Lost and probably bewildered by concrete - that was the plight of two young cougars who wandered through pre-dawn Salt Lake City recently. The cubs were spotted at South Temple and Main Street at about 4:30 a.m., reports the Salt Lake Tribune, whereupon police began to give chase. Pursuit split up the siblings, one finding refuge behind a concrete planter in front of a Subway Sandwiches shop, the other hiding in bushes in Dinwoody Park. Searchers swelled to 14 officers but all backed off when their presence sent the Subway cat airborne, trying to jump through the shop window. Even after getting hit by a tranquilizer dart, the feisty cougar wiggled through a net and again ran through the city, a line of officers racing to keep up after it. A state conservation officer finally nabbed both wildcats. He said they were probably motherless - and certainly clueless about life in the big city.

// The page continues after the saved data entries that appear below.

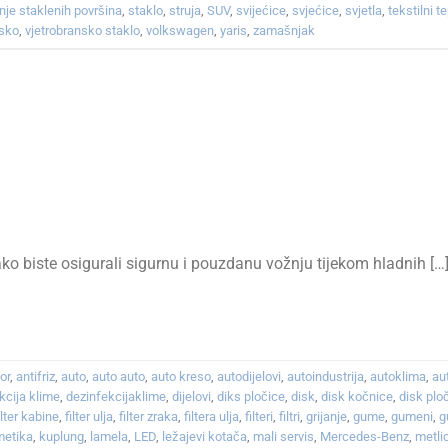
nje staklenih površina
,
staklo
,
struja
,
SUV
,
svijećice
,
svjećice
,
svjetla
,
tekstilni te
nsko
,
vjetrobransko staklo
,
volkswagen
,
yaris
,
zamašnjak
ko biste osigurali sigurnu i pouzdanu vožnju tijekom hladnih […
or
,
antifriz
,
auto
,
auto auto
,
auto kreso
,
autodijelovi
,
autoindustrija
,
autoklima
,
au
kcija klime
,
dezinfekcijaklime
,
dijelovi
,
diks pločice
,
disk
,
disk kočnice
,
disk plo
ilter kabine
,
filter ulja
,
filter zraka
,
filtera ulja
,
filteri
,
filtri
,
grijanje
,
gume
,
gumeni
,
g
metika
,
kuplung
,
lamela
,
LED
,
ležajevi kotača
,
mali servis
,
Mercedes-Benz
,
metli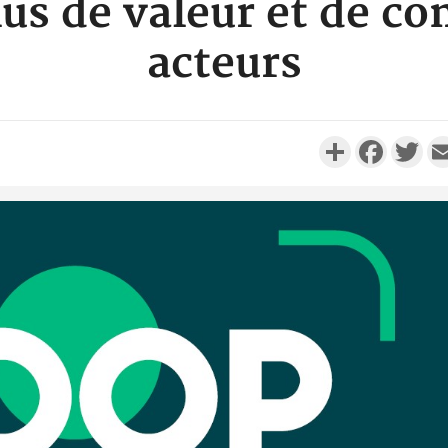
us de valeur et de co
acteurs
Partager
Faceboo
Twi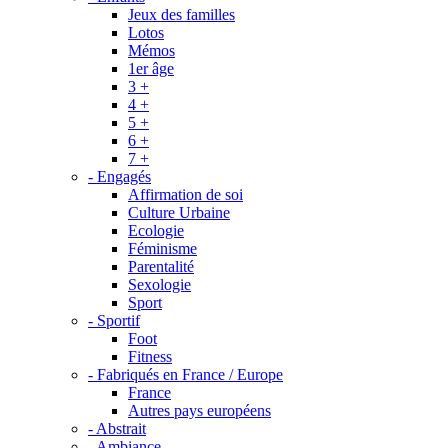
Jeux des familles
Lotos
Mémos
1er âge
3 +
4 +
5 +
6 +
7 +
- Engagés
Affirmation de soi
Culture Urbaine
Ecologie
Féminisme
Parentalité
Sexologie
Sport
- Sportif
Foot
Fitness
- Fabriqués en France / Europe
France
Autres pays européens
- Abstrait
- Ambiance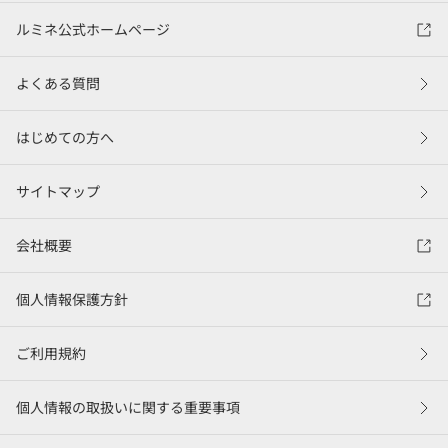
ルミネ公式ホームページ
よくある質問
はじめての方へ
サイトマップ
会社概要
個人情報保護方針
ご利用規約
個人情報の取扱いに関する重要事項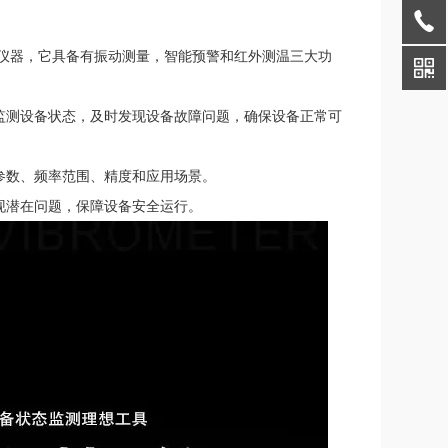
测仪器，它具备有振动测量，智能预警和红外测温三大功
监测设备状态，及时发现设备故障问题，确保设备正常可
参数、频率范围、精度和应用场景。
现潜在问题，保障设备安全运行。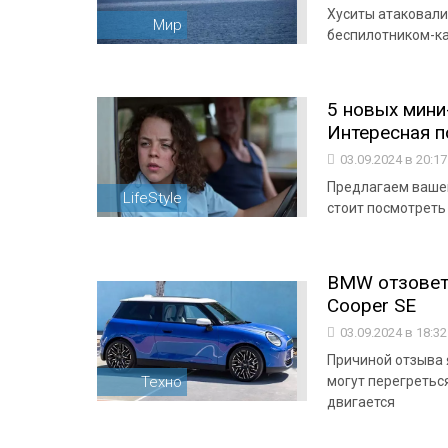
Хуситы атаковали
Мир
беспилотником-ка
5 новых мини
Интересная по
03.09.2024 в 20:1
Предлагаем вашем
LifeStyle
стоит посмотреть
BMW отзовет 
Cooper SE
03.09.2024 в 18:3
Причиной отзыва 
Техно
могут перегретьс
двигается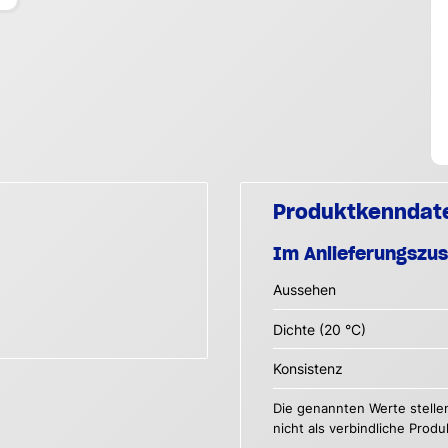
Produktkenndat
Im Anlieferungszu
Aussehen
Dichte (20 °C)
Konsistenz
Die genannten Werte stelle
nicht als verbindliche Prod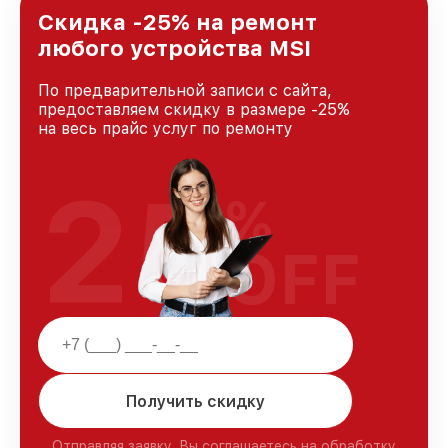
Скидка -25% на ремонт
любого устройства MSI
По предварительной записи с сайта,
предоставляем скидку в размере -25%
на весь прайс услуг по ремонту
25
%
OFF
Получить скидку
Отправляя заявку, Вы соглашаетесь на обработку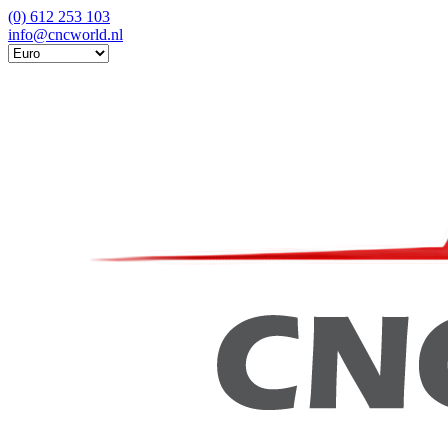
(0) 612 253 103
info@cncworld.nl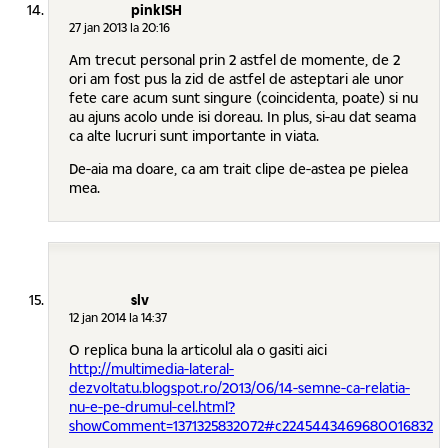
pinkISH
27 jan 2013 la 20:16
Am trecut personal prin 2 astfel de momente, de 2
ori am fost pus la zid de astfel de asteptari ale unor
fete care acum sunt singure (coincidenta, poate) si nu
au ajuns acolo unde isi doreau. In plus, si-au dat seama
ca alte lucruri sunt importante in viata.
De-aia ma doare, ca am trait clipe de-astea pe pielea
mea.
slv
12 jan 2014 la 14:37
O replica buna la articolul ala o gasiti aici
http://multimedia-lateral-
dezvoltatu.blogspot.ro/2013/06/14-semne-ca-relatia-
nu-e-pe-drumul-cel.html?
showComment=1371325832072#c2245443469680016832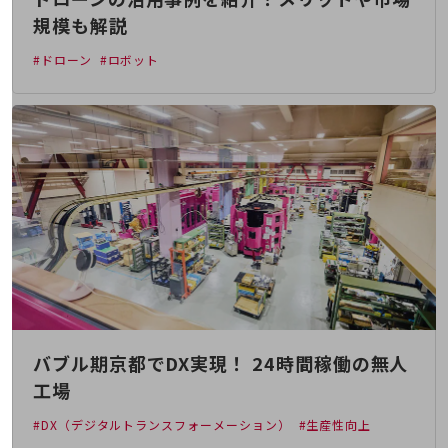
会社案内パンフレット
規模も解説
ニュースルーム
ニュースルームTOP
#ドローン
#ロボット
ニュースリリース
地域からの発表
重要なお知らせ
お知らせ
社外からの評価実績
サステナビリティ
サステナビリティTOP
NTTドコモビジネスグループのサステナビリティ
サステナビリティ基本方針
バブル期京都でDX実現！ 24時間稼働の無人
サステナビリティレポート
工場
ダイバーシティ
#DX（デジタルトランスフォーメーション）
#生産性向上
経営情報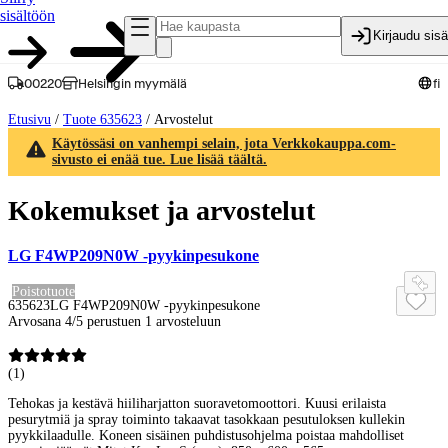
sisältöön
Kirjaudu sis
00220
Helsingin myymälä
fi
Etusivu
/
Tuote 635623
/
Arvostelut
Käytössäsi on vanhempi selain, jota Verkkokauppa.com-
sivusto ei enää tue. Lue lisää täältä.
Kokemukset ja arvostelut
LG F4WP209N0W -pyykinpesukone
Poistotuote
635623
LG F4WP209N0W -pyykinpesukone
Arvosana 4/5 perustuen 1 arvosteluun
(
1
)
Tehokas ja kestävä hiiliharjatton suoravetomoottori. Kuusi erilaista
pesurytmiä ja spray toiminto takaavat tasokkaan pesutuloksen kullekin
pyykkilaadulle. Koneen sisäinen puhdistusohjelma poistaa mahdolliset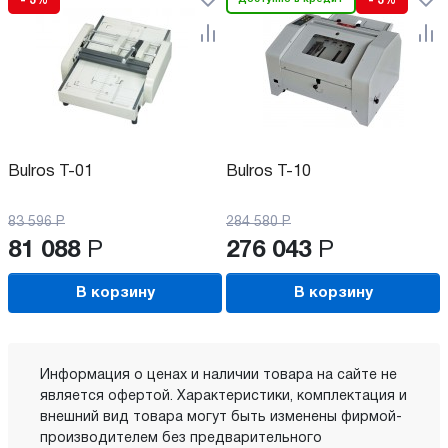
- 3%
- 3%
Bulros T-01
Bulros T-10
83 596
Р
284 580
Р
81 088
Р
276 043
Р
В корзину
В корзину
Информация о ценах и наличии товара на сайте не
является офертой. Характеристики, комплектация и
внешний вид товара могут быть изменены фирмой-
производителем без предварительного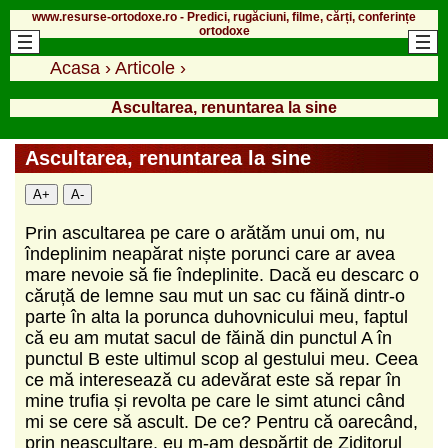
www.resurse-ortodoxe.ro - Predici, rugăciuni, filme, cărți, conferințe
ortodoxe
Acasa
›
Articole
›
Ascultarea, renuntarea la sine
Ascultarea, renuntarea la sine
A+
A-
Prin ascultarea pe care o arătăm unui om, nu
îndeplinim neapărat niște porunci care ar avea
mare nevoie să fie îndeplinite. Dacă eu descarc o
căruță de lemne sau mut un sac cu făină dintr-o
parte în alta la porunca duhovnicului meu, faptul
că eu am mutat sacul de făină din punctul A în
punctul B este ultimul scop al gestului meu. Ceea
ce mă interesează cu adevărat este să repar în
mine trufia și revolta pe care le simt atunci când
mi se cere să ascult. De ce? Pentru că oarecând,
prin neascultare, eu m-am despărțit de Ziditorul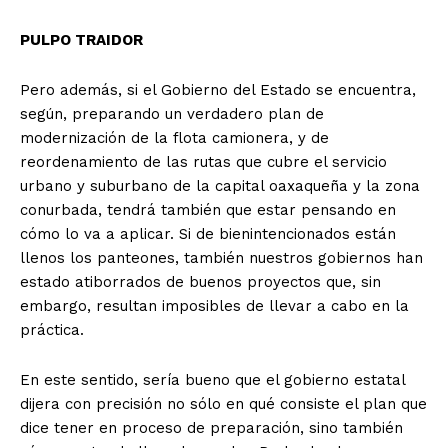
PULPO TRAIDOR
Pero además, si el Gobierno del Estado se encuentra,
según, preparando un verdadero plan de
modernización de la flota camionera, y de
reordenamiento de las rutas que cubre el servicio
urbano y suburbano de la capital oaxaqueña y la zona
conurbada, tendrá también que estar pensando en
cómo lo va a aplicar. Si de bienintencionados están
llenos los panteones, también nuestros gobiernos han
estado atiborrados de buenos proyectos que, sin
embargo, resultan imposibles de llevar a cabo en la
práctica.
En este sentido, sería bueno que el gobierno estatal
dijera con precisión no sólo en qué consiste el plan que
dice tener en proceso de preparación, sino también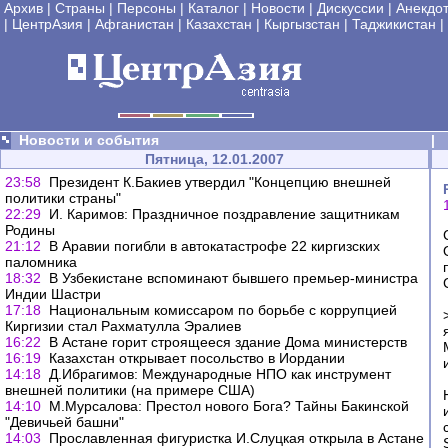
Архив
|
Страны
|
Персоны
|
Каталог
|
Новости
|
Дискуссии
|
Анекдо
|
ЦентрАзия
|
Афганистан
|
Казахстан
|
Кыргызстан
|
Таджикистан
|
Новости и события
|
Пятница, 12.01.2007
23:58
Президент К.Бакиев утвердил "Концепцию внешней
политики страны"
22:29
И. Каримов: Праздничное поздравление защитникам
Родины
21:12
В Аравии погибли в автокатастрофе 22 киргизских
паломника
18:32
В Узбекистане вспоминают бывшего премьер-министра
Индии Шастри
17:18
Национальным комиссаром по борьбе с коррупцией
Киргизии стал Рахматулла Эралиев
16:22
В Астане горит строящееся здание Дома министерств
16:19
Казахстан открывает посольство в Иордании
14:18
Д.Ибрагимов: Международные НПО как инструмент
внешней политики (на примере США)
14:10
М.Мурсалова: Престол нового Бога? Тайны Бакинской
"Девичьей башни"
14:03
Прославленная фигуристка И.Слуцкая открыла в Астане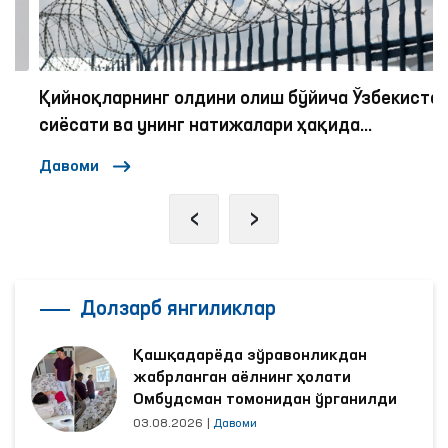
Қийноқларнинг олдини олиш бўйича Ўзбекистон
сиёсати ва унинг натижалари ҳақида
экспертлар қандай фикрда?
Давоми
‹
›
Долзарб янгиликлар
Қашқадарёда зўравонликдан
жабрланган аёлнинг ҳолати
Омбудсман томонидан ўрганилди
03.08.2026
|
Давоми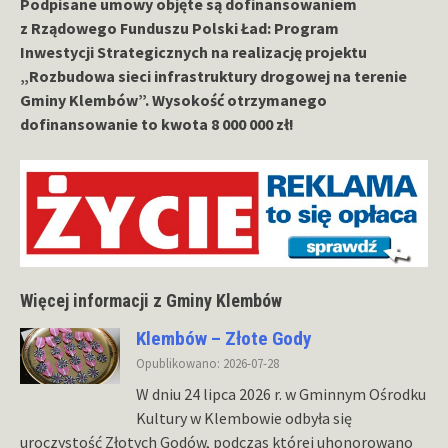
Podpisane umowy objęte są dofinansowaniem
z Rządowego Funduszu Polski Ład: Program
Inwestycji Strategicznych na realizację projektu
„Rozbudowa sieci infrastruktury drogowej na terenie
Gminy Klembów”. Wysokość otrzymanego
dofinansowanie to kwota 8 000 000 zł!
Więcej informacji z Gminy Klembów
Klembów – Złote Gody
Opublikowano: 2026-07-28
W dniu 24 lipca 2026 r. w Gminnym Ośrodku
Kultury w Klembowie odbyła się
uroczystość Złotych Godów, podczas której uhonorowano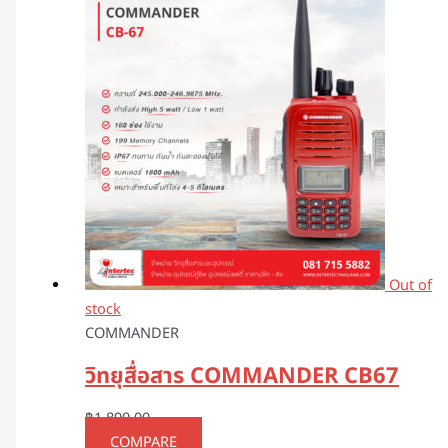
Out of
stock
COMMANDER
วิทยุสื่อสาร COMMANDER CB67
฿
1,890.00
COMPARE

In the Jackson Hole area of Teton County, Wyo., commissioners have tried to hold the line against conspicuous consumption, barring houses larger than 10,000 square feet. They say the monster homes drive taxes up and working people out of town. But there have been a series of flagrant breaches, reports the Jackson Hole News. They range from building houses on other people's property, to a homeowner who recently added an entire floor and a couple of thousand feet - after his house had been inspected. That same homeowner now wants the county to retroactively approve 15,000-square-foot houses on properties larger than 10 acres. Jackson Hole Guide columnist Jonathan Schechter calls that appeasement. "It's gut-check time for the county," he says. "The only way to send a message is to make him tear the whole thing down. A fine won't do it." There is some support for village-size houses. Resident Alex Mason says, "The only thing I see wrong with a 15,000-square-foot house is that I can't afford one myself."
And in Colorado Springs, developers are feeling thwarted because the city insists on involving community groups in building decisions. This hijacks the development process, complained builder Bill Schuck in the Wall Street Journal. In a novel redefinition of democracy, he added: "You can't be an elected official and let people dictate the law of the land."